• _Brief_
Look through the records below and state how many lines carry the string "günstigen", adding nothing.

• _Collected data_
================================
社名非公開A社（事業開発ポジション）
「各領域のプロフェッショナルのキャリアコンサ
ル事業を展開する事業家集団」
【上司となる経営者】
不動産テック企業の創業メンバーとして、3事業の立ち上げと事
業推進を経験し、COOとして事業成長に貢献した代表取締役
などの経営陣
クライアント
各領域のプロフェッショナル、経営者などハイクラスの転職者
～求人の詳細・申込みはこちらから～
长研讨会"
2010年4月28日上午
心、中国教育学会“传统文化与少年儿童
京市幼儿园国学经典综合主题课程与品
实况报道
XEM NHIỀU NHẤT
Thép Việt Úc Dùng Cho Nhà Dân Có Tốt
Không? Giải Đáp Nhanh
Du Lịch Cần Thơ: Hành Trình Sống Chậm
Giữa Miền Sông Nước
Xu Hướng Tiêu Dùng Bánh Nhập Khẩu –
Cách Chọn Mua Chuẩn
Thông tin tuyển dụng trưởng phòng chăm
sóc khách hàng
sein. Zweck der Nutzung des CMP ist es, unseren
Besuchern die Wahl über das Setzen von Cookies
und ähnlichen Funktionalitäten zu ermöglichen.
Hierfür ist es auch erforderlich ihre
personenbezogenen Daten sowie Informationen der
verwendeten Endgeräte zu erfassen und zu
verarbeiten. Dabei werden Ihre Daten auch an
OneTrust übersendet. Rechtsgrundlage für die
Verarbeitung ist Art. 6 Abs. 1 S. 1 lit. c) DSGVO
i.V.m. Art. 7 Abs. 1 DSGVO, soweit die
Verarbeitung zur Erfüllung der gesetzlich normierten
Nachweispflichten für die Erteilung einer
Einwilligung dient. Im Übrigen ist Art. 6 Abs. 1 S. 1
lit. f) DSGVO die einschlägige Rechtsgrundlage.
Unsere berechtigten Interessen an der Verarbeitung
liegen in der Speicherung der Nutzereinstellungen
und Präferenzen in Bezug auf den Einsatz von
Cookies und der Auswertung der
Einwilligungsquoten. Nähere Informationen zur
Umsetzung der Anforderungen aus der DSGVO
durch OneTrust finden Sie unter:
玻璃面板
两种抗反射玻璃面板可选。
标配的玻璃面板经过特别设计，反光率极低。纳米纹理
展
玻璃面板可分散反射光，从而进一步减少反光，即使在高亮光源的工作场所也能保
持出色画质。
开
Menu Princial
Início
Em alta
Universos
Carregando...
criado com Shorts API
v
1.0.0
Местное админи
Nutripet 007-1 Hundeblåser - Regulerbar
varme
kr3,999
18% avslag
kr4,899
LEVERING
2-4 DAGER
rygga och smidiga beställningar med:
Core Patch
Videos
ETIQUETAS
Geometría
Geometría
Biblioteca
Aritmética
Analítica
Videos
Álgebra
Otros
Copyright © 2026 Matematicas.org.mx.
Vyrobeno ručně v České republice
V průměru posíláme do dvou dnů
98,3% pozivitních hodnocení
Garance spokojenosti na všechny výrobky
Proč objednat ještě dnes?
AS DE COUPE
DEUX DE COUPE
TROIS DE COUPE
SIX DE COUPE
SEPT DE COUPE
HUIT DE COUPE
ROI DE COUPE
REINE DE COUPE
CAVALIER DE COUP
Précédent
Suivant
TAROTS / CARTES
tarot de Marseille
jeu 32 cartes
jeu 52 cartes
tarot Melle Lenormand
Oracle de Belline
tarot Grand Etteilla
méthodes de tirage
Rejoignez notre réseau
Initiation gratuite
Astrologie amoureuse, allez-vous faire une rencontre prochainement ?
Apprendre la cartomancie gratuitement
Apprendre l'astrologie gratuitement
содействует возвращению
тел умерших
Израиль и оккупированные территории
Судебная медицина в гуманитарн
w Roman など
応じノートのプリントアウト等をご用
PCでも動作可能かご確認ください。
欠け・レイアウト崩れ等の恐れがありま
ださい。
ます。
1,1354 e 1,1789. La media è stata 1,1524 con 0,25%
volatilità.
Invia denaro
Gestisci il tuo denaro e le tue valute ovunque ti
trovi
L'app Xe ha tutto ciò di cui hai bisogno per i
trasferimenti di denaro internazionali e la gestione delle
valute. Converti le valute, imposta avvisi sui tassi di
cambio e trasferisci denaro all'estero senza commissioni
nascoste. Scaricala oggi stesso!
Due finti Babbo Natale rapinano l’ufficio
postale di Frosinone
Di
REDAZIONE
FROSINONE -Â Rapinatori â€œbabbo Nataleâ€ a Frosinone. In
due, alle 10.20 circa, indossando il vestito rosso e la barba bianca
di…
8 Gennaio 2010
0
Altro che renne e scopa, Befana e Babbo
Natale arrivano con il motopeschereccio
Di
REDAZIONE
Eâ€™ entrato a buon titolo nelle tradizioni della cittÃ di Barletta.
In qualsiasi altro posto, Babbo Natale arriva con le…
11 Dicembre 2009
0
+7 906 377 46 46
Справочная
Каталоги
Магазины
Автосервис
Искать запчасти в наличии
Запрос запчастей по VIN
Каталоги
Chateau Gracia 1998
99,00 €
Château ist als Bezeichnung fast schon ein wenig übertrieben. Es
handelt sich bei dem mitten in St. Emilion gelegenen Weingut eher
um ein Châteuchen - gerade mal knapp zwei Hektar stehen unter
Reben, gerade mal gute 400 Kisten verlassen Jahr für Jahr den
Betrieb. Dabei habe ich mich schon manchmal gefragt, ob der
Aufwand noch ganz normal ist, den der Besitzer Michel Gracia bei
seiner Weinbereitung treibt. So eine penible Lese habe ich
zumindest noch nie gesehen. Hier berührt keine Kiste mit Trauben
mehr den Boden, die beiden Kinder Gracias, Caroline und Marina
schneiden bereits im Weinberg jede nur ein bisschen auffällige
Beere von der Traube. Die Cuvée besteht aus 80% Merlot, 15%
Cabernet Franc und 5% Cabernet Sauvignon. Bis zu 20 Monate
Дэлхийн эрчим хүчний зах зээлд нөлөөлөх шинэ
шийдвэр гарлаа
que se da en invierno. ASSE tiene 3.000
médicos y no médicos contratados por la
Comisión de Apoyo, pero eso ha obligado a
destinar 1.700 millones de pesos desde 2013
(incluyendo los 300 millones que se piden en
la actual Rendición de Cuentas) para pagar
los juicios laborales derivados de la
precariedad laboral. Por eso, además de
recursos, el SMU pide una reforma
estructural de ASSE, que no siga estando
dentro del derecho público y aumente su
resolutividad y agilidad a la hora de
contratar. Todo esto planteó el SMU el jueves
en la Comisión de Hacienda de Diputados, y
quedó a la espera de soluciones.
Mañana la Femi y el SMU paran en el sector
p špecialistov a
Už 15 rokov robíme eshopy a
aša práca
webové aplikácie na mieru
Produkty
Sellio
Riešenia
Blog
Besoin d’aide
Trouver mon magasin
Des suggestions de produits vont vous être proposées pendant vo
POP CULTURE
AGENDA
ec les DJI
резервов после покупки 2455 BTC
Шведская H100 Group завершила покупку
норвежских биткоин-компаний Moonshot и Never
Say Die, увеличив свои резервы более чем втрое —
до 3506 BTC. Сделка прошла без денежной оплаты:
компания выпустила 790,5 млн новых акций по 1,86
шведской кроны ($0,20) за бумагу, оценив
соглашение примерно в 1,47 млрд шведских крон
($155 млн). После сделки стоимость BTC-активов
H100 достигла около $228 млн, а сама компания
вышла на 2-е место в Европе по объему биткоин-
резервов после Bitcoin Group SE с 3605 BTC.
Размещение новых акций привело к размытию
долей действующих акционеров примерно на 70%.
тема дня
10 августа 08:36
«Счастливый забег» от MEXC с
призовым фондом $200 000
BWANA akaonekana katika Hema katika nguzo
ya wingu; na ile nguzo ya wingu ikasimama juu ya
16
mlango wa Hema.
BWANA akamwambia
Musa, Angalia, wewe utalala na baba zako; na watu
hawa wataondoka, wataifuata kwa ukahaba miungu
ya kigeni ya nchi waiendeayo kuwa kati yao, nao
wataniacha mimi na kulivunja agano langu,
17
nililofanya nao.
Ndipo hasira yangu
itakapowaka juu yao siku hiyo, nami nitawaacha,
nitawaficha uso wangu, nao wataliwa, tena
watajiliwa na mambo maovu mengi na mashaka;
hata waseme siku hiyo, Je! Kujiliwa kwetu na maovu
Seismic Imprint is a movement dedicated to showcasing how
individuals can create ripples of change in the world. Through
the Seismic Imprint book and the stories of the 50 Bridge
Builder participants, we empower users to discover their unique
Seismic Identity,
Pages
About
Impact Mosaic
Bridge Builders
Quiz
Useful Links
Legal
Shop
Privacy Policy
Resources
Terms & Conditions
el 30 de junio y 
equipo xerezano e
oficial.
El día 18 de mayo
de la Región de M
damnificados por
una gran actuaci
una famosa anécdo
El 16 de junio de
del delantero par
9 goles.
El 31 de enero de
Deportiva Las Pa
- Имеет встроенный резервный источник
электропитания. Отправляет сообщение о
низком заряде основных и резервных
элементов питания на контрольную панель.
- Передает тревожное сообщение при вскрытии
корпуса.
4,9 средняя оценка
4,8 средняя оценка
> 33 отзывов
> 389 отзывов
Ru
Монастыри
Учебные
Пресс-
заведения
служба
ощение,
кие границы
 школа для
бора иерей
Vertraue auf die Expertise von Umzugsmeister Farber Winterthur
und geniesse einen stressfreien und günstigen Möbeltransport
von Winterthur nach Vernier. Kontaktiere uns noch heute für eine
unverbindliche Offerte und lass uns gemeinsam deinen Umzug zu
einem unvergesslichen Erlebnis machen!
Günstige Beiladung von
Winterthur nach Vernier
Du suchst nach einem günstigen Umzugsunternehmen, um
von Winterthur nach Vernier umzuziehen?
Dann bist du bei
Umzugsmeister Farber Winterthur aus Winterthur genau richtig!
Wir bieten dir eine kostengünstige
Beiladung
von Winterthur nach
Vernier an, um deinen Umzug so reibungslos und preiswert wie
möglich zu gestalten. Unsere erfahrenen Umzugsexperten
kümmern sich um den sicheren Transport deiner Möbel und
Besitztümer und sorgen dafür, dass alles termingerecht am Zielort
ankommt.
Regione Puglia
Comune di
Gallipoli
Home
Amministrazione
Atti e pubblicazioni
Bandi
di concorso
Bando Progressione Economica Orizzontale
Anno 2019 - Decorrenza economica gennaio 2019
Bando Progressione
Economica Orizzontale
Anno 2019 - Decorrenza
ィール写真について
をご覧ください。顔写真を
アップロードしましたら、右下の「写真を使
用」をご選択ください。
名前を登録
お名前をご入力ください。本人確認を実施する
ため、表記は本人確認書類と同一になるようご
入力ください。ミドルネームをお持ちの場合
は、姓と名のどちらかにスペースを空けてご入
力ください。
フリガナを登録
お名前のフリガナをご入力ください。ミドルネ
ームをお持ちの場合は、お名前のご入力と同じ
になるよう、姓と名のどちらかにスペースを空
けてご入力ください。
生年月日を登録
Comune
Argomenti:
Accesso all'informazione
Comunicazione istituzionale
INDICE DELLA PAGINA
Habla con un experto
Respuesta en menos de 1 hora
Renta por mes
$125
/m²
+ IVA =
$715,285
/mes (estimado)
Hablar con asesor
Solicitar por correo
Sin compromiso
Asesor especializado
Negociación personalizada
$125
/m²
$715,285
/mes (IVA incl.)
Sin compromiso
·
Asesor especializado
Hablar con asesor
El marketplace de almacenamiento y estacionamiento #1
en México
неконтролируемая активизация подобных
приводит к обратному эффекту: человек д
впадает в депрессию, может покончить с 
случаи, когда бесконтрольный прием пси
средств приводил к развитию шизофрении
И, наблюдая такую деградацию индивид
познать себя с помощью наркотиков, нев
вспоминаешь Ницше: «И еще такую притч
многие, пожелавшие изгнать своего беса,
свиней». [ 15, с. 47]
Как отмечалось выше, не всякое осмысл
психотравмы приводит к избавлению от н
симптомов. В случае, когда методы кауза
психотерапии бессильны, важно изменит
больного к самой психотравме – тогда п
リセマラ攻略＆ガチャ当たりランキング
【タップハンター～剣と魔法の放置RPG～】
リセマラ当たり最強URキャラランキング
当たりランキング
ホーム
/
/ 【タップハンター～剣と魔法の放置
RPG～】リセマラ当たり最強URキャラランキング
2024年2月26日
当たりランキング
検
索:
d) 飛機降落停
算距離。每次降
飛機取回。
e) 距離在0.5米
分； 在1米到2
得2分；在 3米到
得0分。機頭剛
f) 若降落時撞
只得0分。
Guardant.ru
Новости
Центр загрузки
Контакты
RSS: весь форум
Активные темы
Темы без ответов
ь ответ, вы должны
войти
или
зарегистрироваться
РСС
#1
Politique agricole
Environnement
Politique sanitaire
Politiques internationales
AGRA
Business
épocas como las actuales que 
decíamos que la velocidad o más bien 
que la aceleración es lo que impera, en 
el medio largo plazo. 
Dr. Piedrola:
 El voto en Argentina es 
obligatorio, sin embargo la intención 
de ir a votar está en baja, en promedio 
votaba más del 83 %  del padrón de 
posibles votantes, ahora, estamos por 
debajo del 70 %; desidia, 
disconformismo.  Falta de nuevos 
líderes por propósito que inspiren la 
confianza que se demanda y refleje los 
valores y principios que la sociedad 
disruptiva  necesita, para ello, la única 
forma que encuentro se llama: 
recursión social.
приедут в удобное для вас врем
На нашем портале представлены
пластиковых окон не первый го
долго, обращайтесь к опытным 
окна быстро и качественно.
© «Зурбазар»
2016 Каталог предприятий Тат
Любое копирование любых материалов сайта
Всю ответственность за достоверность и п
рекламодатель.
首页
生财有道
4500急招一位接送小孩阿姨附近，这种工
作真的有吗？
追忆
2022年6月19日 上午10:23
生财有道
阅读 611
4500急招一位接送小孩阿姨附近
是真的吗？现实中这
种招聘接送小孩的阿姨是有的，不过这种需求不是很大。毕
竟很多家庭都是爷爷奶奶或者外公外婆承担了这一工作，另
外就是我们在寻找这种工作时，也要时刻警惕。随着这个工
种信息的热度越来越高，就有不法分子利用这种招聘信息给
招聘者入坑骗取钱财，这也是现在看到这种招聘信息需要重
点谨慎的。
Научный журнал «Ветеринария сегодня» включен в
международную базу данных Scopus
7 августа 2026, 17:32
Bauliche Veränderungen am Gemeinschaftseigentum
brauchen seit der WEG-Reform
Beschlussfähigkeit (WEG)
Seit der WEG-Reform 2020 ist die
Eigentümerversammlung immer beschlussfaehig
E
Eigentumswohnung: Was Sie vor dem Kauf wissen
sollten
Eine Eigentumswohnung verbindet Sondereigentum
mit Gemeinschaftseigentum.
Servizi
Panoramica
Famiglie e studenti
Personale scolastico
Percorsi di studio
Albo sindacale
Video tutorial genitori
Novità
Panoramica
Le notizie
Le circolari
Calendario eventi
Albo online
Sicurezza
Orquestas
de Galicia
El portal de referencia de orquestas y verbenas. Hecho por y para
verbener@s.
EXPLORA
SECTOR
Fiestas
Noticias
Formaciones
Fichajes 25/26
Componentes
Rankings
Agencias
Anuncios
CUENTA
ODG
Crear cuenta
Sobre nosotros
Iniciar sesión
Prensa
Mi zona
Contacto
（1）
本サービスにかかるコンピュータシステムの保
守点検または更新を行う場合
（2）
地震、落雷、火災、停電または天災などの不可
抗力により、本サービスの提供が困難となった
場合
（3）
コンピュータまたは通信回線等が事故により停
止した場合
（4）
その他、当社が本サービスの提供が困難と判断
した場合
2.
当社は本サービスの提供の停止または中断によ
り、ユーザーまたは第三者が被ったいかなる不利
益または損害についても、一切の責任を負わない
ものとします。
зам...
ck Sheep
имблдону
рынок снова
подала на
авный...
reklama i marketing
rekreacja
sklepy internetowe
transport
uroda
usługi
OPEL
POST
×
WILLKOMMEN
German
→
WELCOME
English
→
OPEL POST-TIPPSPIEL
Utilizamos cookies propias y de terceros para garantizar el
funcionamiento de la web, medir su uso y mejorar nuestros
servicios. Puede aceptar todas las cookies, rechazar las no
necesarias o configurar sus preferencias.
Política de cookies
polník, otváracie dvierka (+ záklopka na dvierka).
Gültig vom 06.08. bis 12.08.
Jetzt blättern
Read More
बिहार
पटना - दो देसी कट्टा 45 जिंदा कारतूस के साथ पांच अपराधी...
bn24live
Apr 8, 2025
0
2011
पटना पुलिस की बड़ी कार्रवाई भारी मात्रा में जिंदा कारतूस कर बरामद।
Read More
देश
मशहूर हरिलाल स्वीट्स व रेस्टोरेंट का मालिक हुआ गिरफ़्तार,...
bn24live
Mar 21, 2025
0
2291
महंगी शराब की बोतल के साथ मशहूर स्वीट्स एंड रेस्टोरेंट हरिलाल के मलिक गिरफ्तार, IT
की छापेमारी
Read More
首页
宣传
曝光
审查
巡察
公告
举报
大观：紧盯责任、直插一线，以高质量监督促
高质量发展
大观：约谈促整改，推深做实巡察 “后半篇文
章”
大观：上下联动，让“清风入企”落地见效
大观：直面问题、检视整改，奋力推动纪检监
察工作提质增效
================================
• _Worked solution_
2